= WORK TO BE COMPLETED =
Nothing but the lines below from the one containing "lubų šviestuvas" through the one containing "che di Comuni" should appear in the answer, exact and without pictures.

*** Opening of RECORDS ***

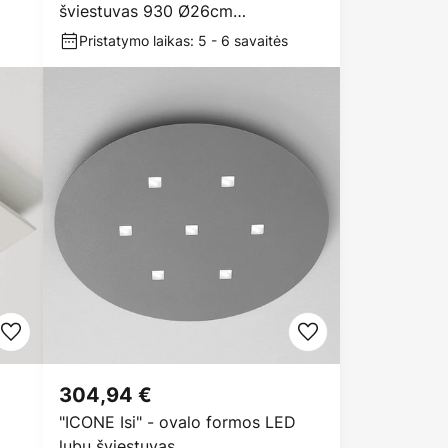
šviestuvas 930 Ø26cm
aukso/baltos spalvos
Pristatymo laikas: 5 - 6 savaitės
304,94 €
"ICONE Isi" - ovalo formos LED
lubų šviestuvas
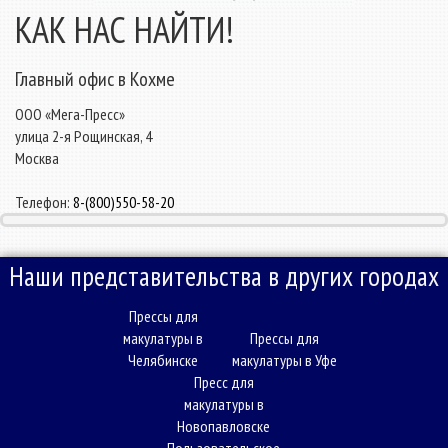
КАК НАС НАЙТИ!
Главный офис в Кохме
ООО «Мега-Пресс»
улица 2-я Рощинская, 4
Москва
Телефон:
8-(800)550-58-20
Наши представительства в других городах
Прессы для
макулатуры в
Прессы для
Челябинске
макулатуры в Уфе
Пресс для
макулатуры в
Новопавловске
Пользовательское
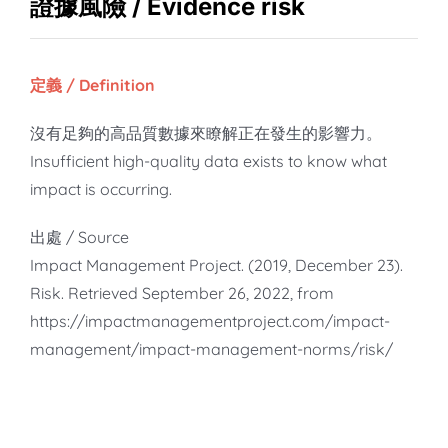
知識庫
證據風險 / Evidence risk
亞洲影響力管理評論
定義 / Definition
沒有足夠的高品質數據來瞭解正在發生的影響力。
Insufficient high-quality data exists to know what
impact is occurring.
出處 / Source
Impact Management Project. (2019, December 23).
Risk. Retrieved September 26, 2022, from
https://impactmanagementproject.com/impact-
management/impact-management-norms/risk/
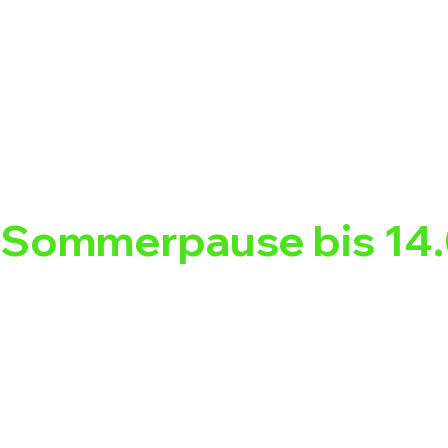
Sommerpause bis 14.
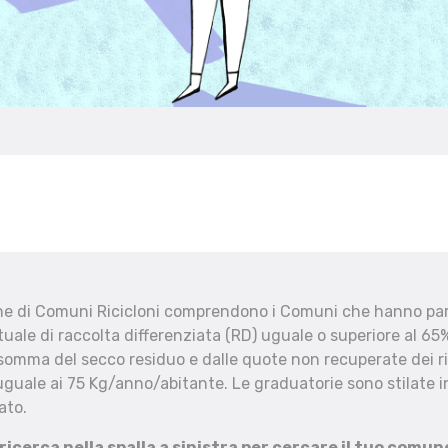
che di Comuni Ricicloni comprendono i Comuni che hanno part
uale di raccolta differenziata (RD) uguale o superiore al 65%
 somma del secco residuo e dalle quote non recuperate dei ri
uguale ai 75 Kg/anno/abitante. Le graduatorie sono stilate in
ato.
 ricerca nella spalla a sinistra per cercare il tuo comun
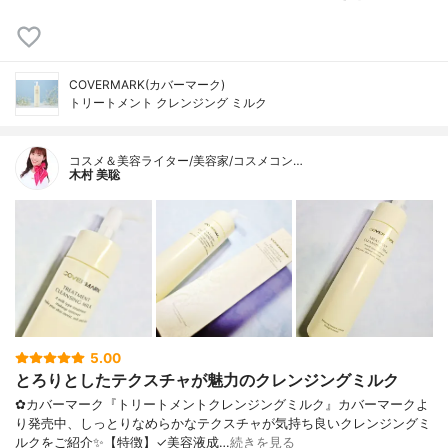
COVERMARK(カバーマーク)
トリートメント クレンジング ミルク
コスメ＆美容ライター/美容家/コスメコン…
木村 美聡
5.00
とろりとしたテクスチャが魅力のクレンジングミルク
✿カバーマーク『トリートメントクレンジングミルク』カバーマークよ
り発売中、しっとりなめらかなテクスチャが気持ち良いクレンジングミ
ルクをご紹介✨【特徴】✓美容液成…
続きを見る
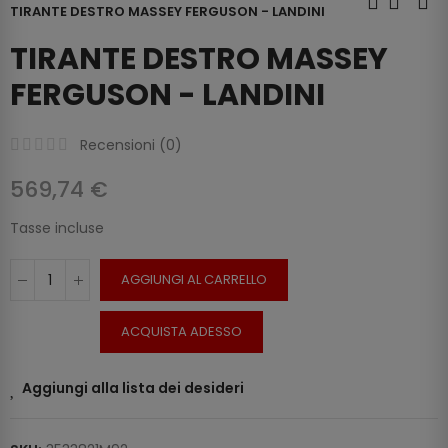
TIRANTE DESTRO MASSEY FERGUSON - LANDINI
TIRANTE DESTRO MASSEY
FERGUSON - LANDINI
Recensioni (
0
)
569,74 €
Tasse incluse
AGGIUNGI AL CARRELLO
ACQUISTA ADESSO
Aggiungi alla lista dei desideri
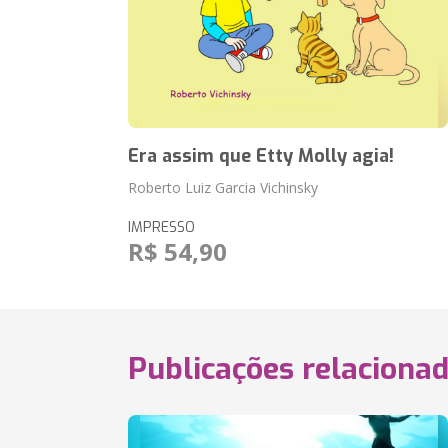
Era assim que Etty Molly agia!
Roberto Luiz Garcia Vichinsky
IMPRESSO
R$ 54,90
Publicações relaciona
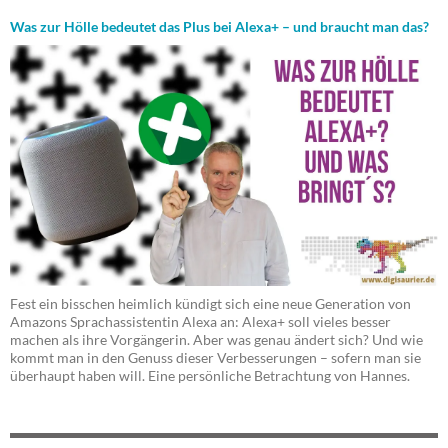
Was zur Hölle bedeutet das Plus bei Alexa+ – und braucht man das?
Fest ein bisschen heimlich kündigt sich eine neue Generation von
Amazons Sprachassistentin Alexa an: Alexa+ soll vieles besser
machen als ihre Vorgängerin. Aber was genau ändert sich? Und wie
kommt man in den Genuss dieser Verbesserungen – sofern man sie
überhaupt haben will. Eine persönliche Betrachtung von Hannes.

*** Close of RECORDS ***

= RESULT BELOW =
lubų šviestuvas
КАК НАС НАЙТИ!
Главный офис в Кохме
ООО «Мега-Пресс»
улица 2-я Рощинская, 4
Москва
Телефон:
8-(800)550-58-20
Наши представительства в других городах
Прессы для
макулатуры в
Прессы для
Челябинске
макулатуры в Уфе
Пресс для
макулатуры в
Новопавловске
Пользовательское
知識庫
證據風險 / Evidence risk
亞洲影響力管理評論
定義 / Definition
沒有足夠的高品質數據來瞭解正在發生的影響力。
Insufficient high-quality data exists to know what
impact is occurring.
出處 / Source
Impact Management Project. (2019, December 23).
Risk. Retrieved September 26, 2022, from
https://impactmanagementproject.com/impact-
management/impact-management-norms/risk/
Sommerpause bis 14.
che di Comuni Ricicloni comprendono i Comuni che hanno part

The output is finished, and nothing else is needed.